Nothing to report from the install step (apart from the DUH moment of taking 20 minutes to figure out why GParted is complaining that I haven't selected any root partitions), and soon we're off and running. My old friend, the wireless, is back to haunt me, but I'm a veteran now, and it's less than 30 minutes before it's working using the Restricted Driver Manager.

The most remarkable thing about the 64 bit version is that it's pretty unremarkable. Apart from the well documented lack of Flash for 64bit Firefox - which is easily remedied - everything works as you might expect. There's no great shakes as far as performance goes, at least not in day-to-day use, but I get a warm fuzzy feeling knowing that those extra 32 bits in my CPU, which until now have been sitting idle, waiting for the day when they'd be called into action, are now busy helping out.

I promise that I'm at the end of upgrades and installations now. Not least because the other half is getting a bit bored of finding everything has changed yet again.

Saturday 22 March 2008

Ubuntu upgrade

No sooner is Ubuntu up and running than I spy that the beta of Hardy Heron is available. I've finally got a nice stable system, I've found all the bits and pieces I need, I've customised it just nicely. There's no point in upgrading for the sake of it, is there? Errm, well yes actually, there is - because I can!

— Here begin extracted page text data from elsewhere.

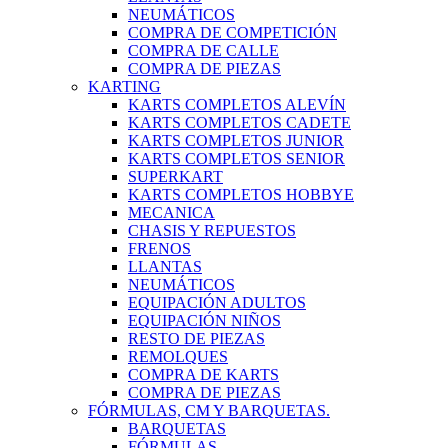
NEUMÁTICOS
COMPRA DE COMPETICIÓN
COMPRA DE CALLE
COMPRA DE PIEZAS
KARTING
KARTS COMPLETOS ALEVÍN
KARTS COMPLETOS CADETE
KARTS COMPLETOS JUNIOR
KARTS COMPLETOS SENIOR
SUPERKART
KARTS COMPLETOS HOBBYE
MECANICA
CHASIS Y REPUESTOS
FRENOS
LLANTAS
NEUMÁTICOS
EQUIPACIÓN ADULTOS
EQUIPACIÓN NIÑOS
RESTO DE PIEZAS
REMOLQUES
COMPRA DE KARTS
COMPRA DE PIEZAS
FÓRMULAS, CM Y BARQUETAS.
BARQUETAS
FÓRMULAS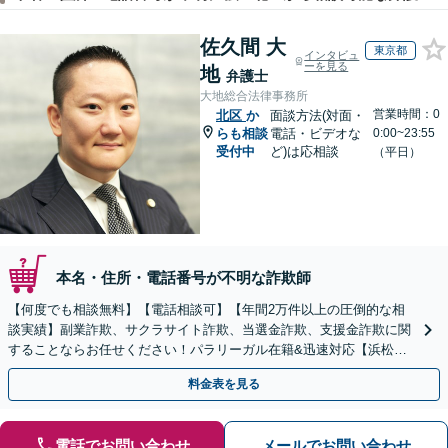
佐久間 大
東京都
インタビュ
ーを見る
地
弁護士
大地総合法律事務所
営業時間：0
北区
か
面談方法(対面・
らも相談
電話・ビデオな
0:00~23:55
受付中
ど)は応相談
（平日）
本名・住所・電話番号が不明な詐欺師
【何度でも相談無料】【電話相談可】【年間2万件以上の圧倒的な相
談実績】副業詐欺、サクラサイト詐欺、当選金詐欺、支援金詐欺に関
することならお任せください！パラリーガル在籍&迅速対応【浜松町
駅1分】※結婚詐欺・ロマンス詐欺に関するご相談はお断り
料金表を見る
電話でお問い合わせ
メールでお問い合わせ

Thankfully, Ubuntu's update manager works pretty seamlessly - select your updates, click install, away it goes. For anyone not familiar with Linux, installation of software is (by default, at least) from centralised Ubuntu package servers, which means a) no hunting round the net for compatible downloads, and b) a damn big download pipe. It's one of the few places on the net where I actually get some use out the bandwidth I pay for. For Hardy, the total download was around 780MB, taking a mere 20 minutes. It wasn't all that long ago when I'd wait that long for a single MP3. The installation itself was pretty straightforward too - should the distribution be about to overwrite config files that you may have changed manually, it'll pop up a window allowing you to do a diff and check out the differences, then either accept one of the versions or try and do a merge. An hour or so later, Hardy is installed and ready to go.

Admittedly there's nothing incredibly exciting about Hardy, the most noticeable change for me being the inclusion of Firefox 3 beta 4 as standard. This is a pretty bold move by Ubuntu - unfortunate in that a significant number of my add-ons (Foxmarks, Gmail Manager, All-in-One gestures) aren't yet compatible. However, Hardy does also bring with it a new Screen Resolution app, which may go some way to assuaging my complaints about getting the basics right. It's nice to know that the Ubuntu community is taking my opinions seriously.

The worst sin commited was the sudden non-workiness of the good old wireless card, and the fact that the ndiswrapper solution that did the job last time failed to revive it. With a bit more poking around, I resorted to retrying the kernel's b43 restricted driver and b43-fwcutter package, which also didn't work until I downloaded the updated 4.80 firmware from linuxwireless.org. Suddenly, a flash of light and the wireless card is on. Hooray! Unfortunately though, still no actual sign of a network connection, with ifup reporting errors whenever I tried to bring up eth1. In a wireless-less mire, and sick of going over the same web pages, I was about to give up when a random webpage pointed me at using dmesg to examine the kernel ring buffer. This threw up a whole lot of interesting information, showing that the wireless card was being seen but also being disabled. It also included a helpful line that pointed out that there was still a need to actually press the button on the front of the laptop to enable the wireless. Despite the light already being on, I thought there was no harm in it - and whaddya know, wireless, pure sweet digital-air goodness. As an added bonus, it also appears to be rock-steady, certainly a lot more stable than it was under Gutsy (or Windows for that matter).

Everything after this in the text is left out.